TAKAI Yukari (Research Associate, York University / Visiting Research Scholar, Nichibunken)
May 17, 2022

I arrived in the spring of 2021 to a Nichibunken awash with cherry blossoms in full bloom. The seasons turned, and before I knew it, a year had passed. As I sit here facing my manuscript, the buds of the shidare cherry trees at the entrance to Nichibunken are once again opening to greet a new spring. Yet this year, which for me has flashed past, has also been defined by the ongoing Covid crisis and a war in Ukraine that seem impossibly removed from the peace and tranquility I have experienced here.

For this year of both calm and disruption, I have been in residence at Nichibunken as a Visiting Research Scholar and am truly grateful to have been able to immerse myself in this exceptionally privileged research environment. Although I have been forced by circumstances to make numerous changes to my research plan, and I worry about the direction the world is heading in, let me accentuate the positives here.

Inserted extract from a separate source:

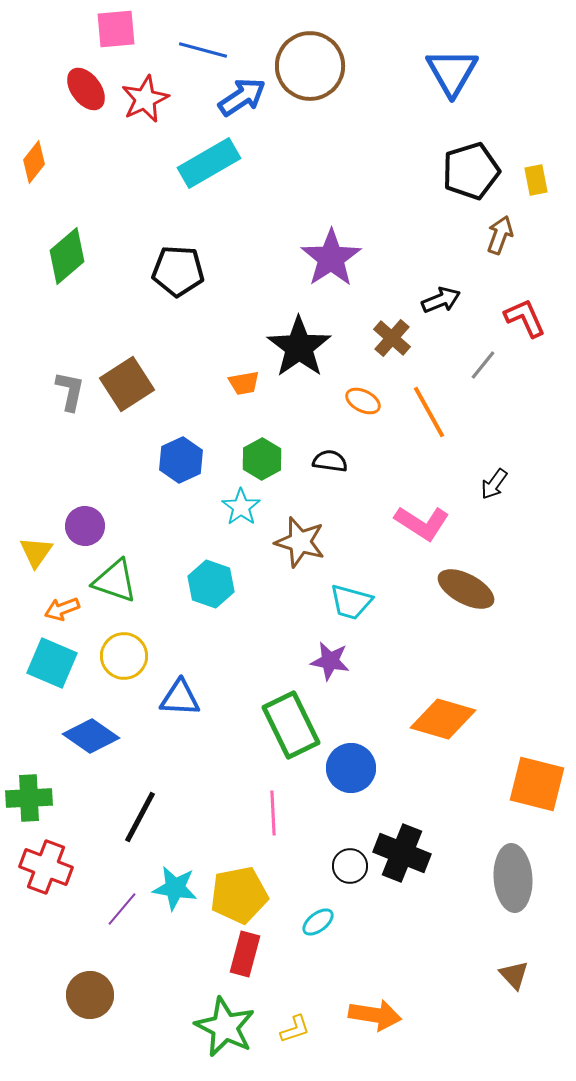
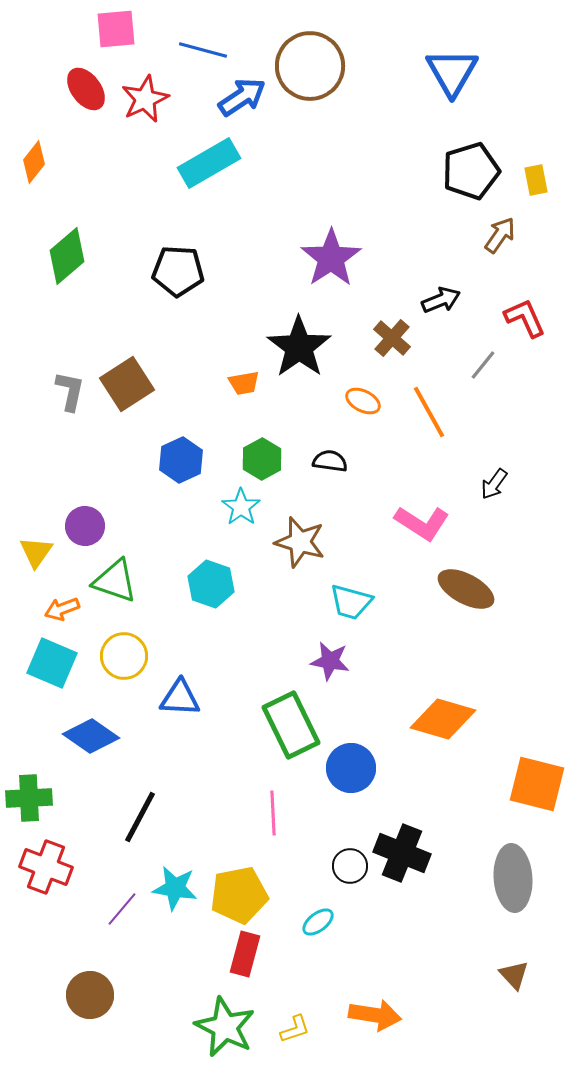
brown arrow at (500, 235): rotated 15 degrees clockwise
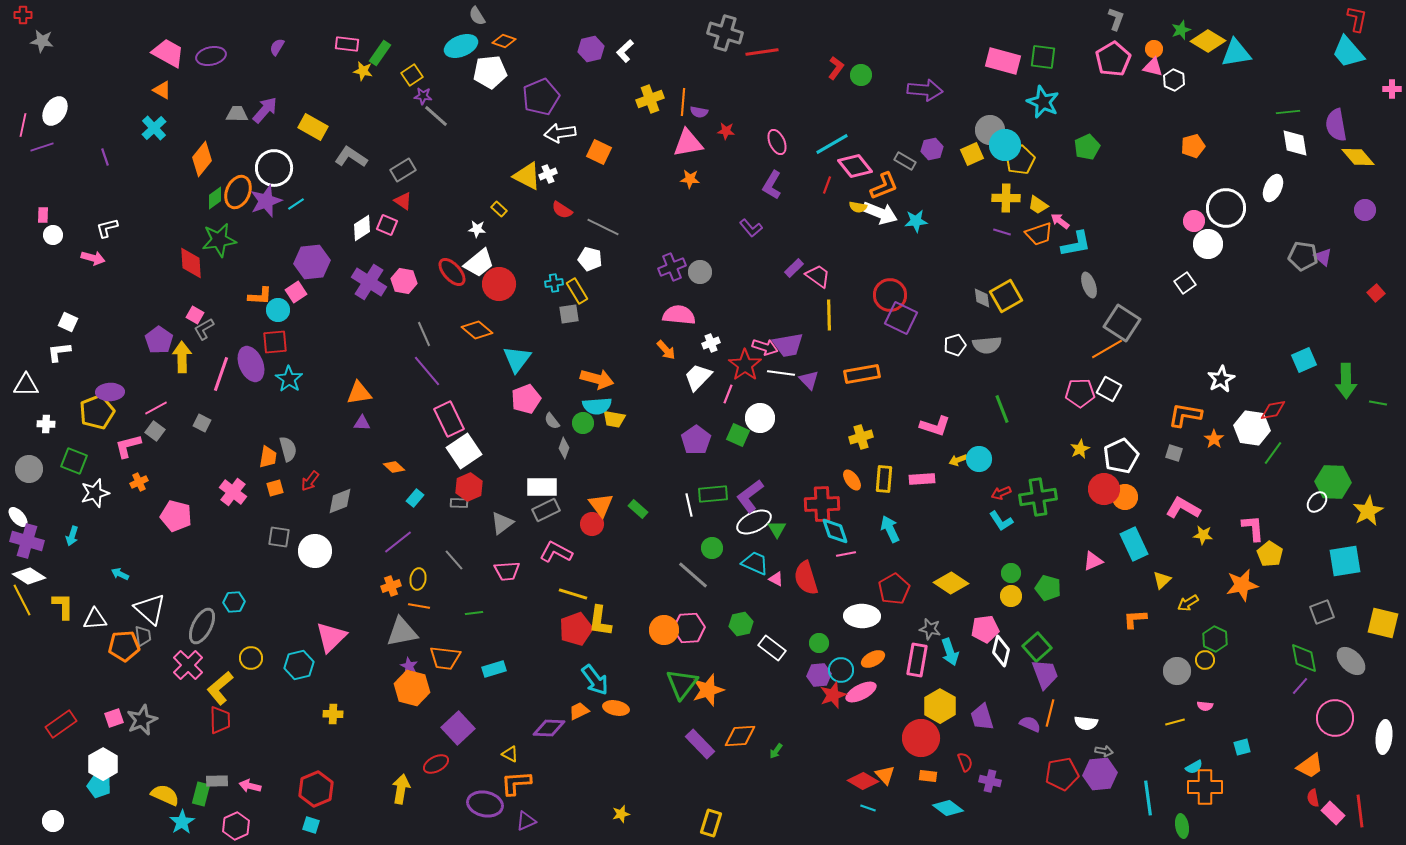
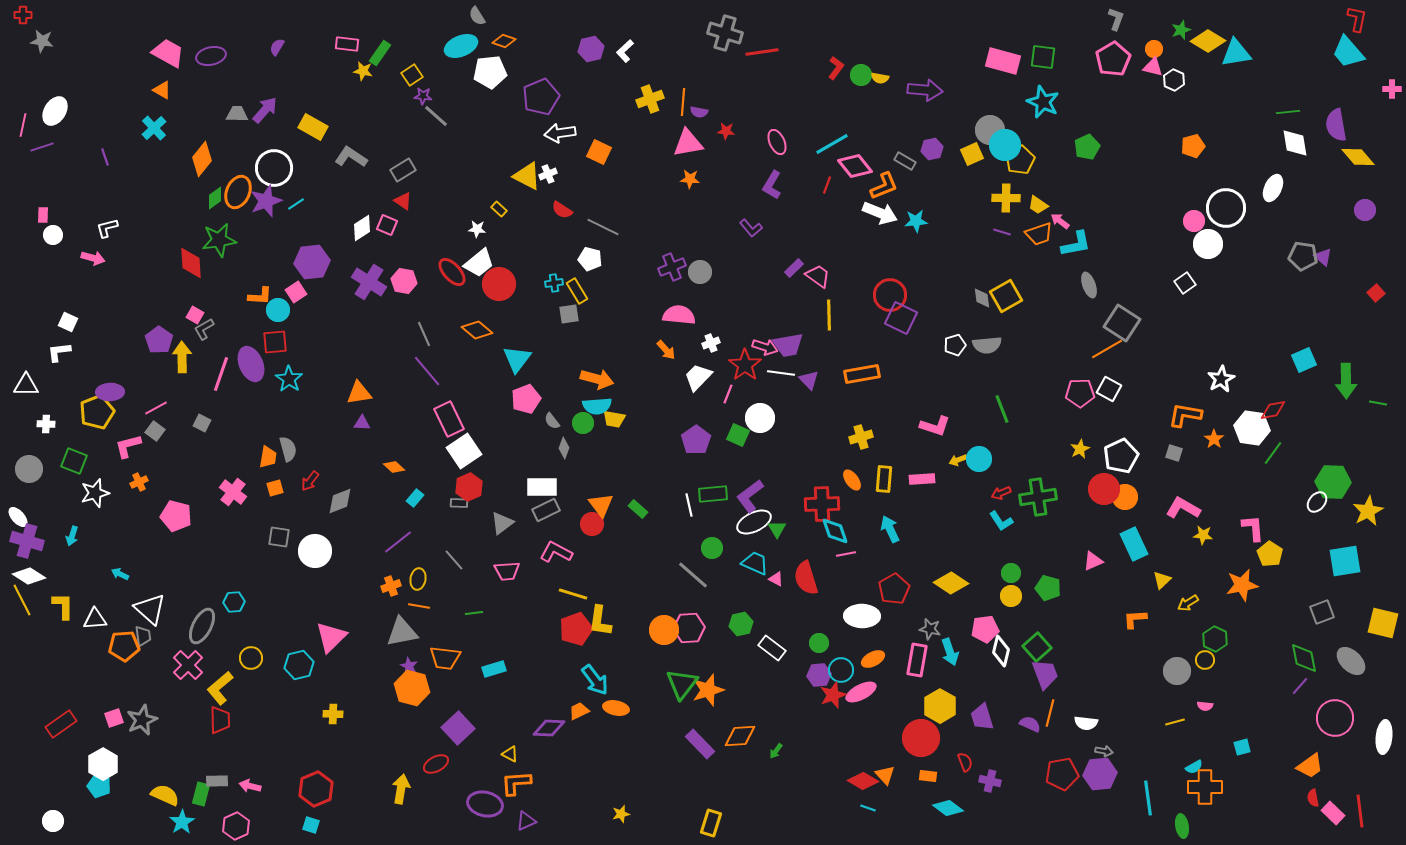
yellow semicircle at (858, 207): moved 22 px right, 129 px up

The task I have taken on is a reappraisal of the history of gender and migration in the Pacific world. One of my objectives has been to use gender, migration and mobility as lenses to explore how ordinary people, rather than intellectuals and politicians, have affected the course of Japan’s modern history. A second has been to consider from a global historical perspective what connects and divides the experiences of early modern and modern Japanese both at home and abroad.

For a year, I have been able to devote myself to study. I have had precious time to pursue my research; I have availed myself of the abundant resources of the library; I have learned from the new and intellectually stimulating work of colleagues; and I have been supported in many ways by the administrative staff.  Allow me to express my deepest gratitude to Director-General Inoue Shōichi, to my counterpart Professor Yasui Manami, and to all the faculty and staff––academic and administrative––here at Nichibunken.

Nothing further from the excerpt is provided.